In spite of that, the results of the stress test might suggest that some large US financial institutions are so much in trouble that they’re going to need massive capitalisation, and may require explicit government takeover of these institutions. That could have a ripple effect on financial markets. This time around, I think they’re going to be taken over in an orderly way. Even so, it will come with surprises on the negative side. The bad news for financial institutions is still not over, especially with unemployment rate going above 10% a year. That’s one of the sources of concern and nervousness among investors.

In the next few months, we’ll hear worse-than-expected macro news, worse-than-expected earnings news and worse-than-expected financial shocks. All these imply downward risks for stock prices.

Aren’t you encouraged by the positive earnings numbers from US banks?
The numbers of financial institutions for the first quarter were slightly better than expected, but there was a lot of accounting fudging going on. Many of the banks used the new rule regarding mark-to-market to push up the value of some illiquid assets. That’s not accounting; that’s gaming. Despite the terrible state of economy and the housing market, many banks are not provisioning enough reserves for their own loan losses, which are still to spread through the entire financial system. If they were setting aside enough reserves, their earnings won’t look as good.

Banks have been benefiting from the fact that they’re paying zero interest rates on deposits and they borrowed about $300 billion guaranteed at close to zero interest rate from the government.

They are earning an intermediation spread that is not sustainable over time. And banks are also benefiting from the fact that in the last quarter, markets were so disrupted that bid-ask spreads were so wide they could make money just by market-making kind of activities. Again, that’s not sustainable.

When you scratch the surface of those numbers, all these financial institutions look much weaker than they are. They are not provisioned enough. I expect their losses will peak at $3.6 trillion.

They’ve only written down $1 trillion, so their numbers are going to get much worse – especially given the unemployment rate. When that is at 10%, default rates and losses are going to be huge, and recovery rates will be very low.
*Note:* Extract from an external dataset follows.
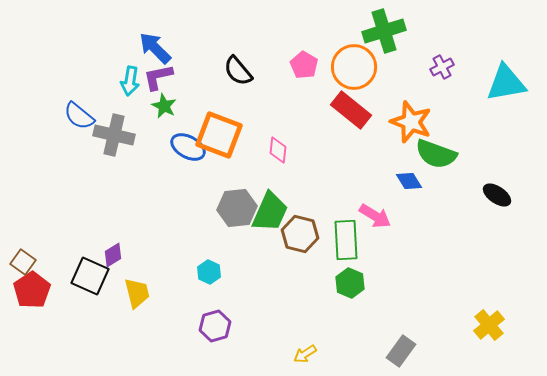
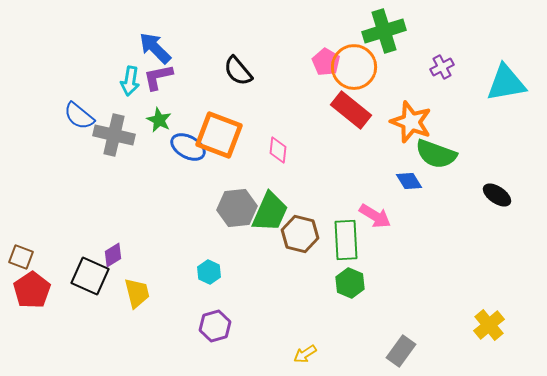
pink pentagon: moved 22 px right, 3 px up
green star: moved 5 px left, 14 px down
brown square: moved 2 px left, 5 px up; rotated 15 degrees counterclockwise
Today, already the charge-off rates for major US banks are double the rates they were at the peak of the last banking crisis in 1991. At the end of this year, those rates are going to be four times as high as during the last peak. It’s going to look ugly.

There’s increasingly a perception that the worst of the crisis is behind us. Is that wrong?
When people say the worst is behind us, I don’t understand. Do we mean the rate of US economic contraction? The last quarter saw a contraction of -6%. From that, if you go to falling at an annualised rate of 2-3% for the next quarter, that’s an improvement because it’s not as bad as before. But the optimists say we’re gong to have growth of 2% by Q4 2009. I see growth at -2% by Q4. For the next year, optimists see a 2% growth rate. I see 0.5% growth rate.

Compared to the consensus opinion, I think people are going to be surprised. Sure, the tail-risk of a global financial meltdown has been reduced: we’re not going to have a collapse of the system. But if I am right, many banks are still in severe trouble, they’ve not recognised their problems, and we could have another round of banking problems.

So, in that sense, the worst case of a total meltdown and the risk of a depression has been reduced, but does it mean we are at the end of the tunnel? We are not. The economy has still not bottomed out, and the bottom is going to be next year rather than this year.

Is the change in the mark-to-market provisioning unhealthy?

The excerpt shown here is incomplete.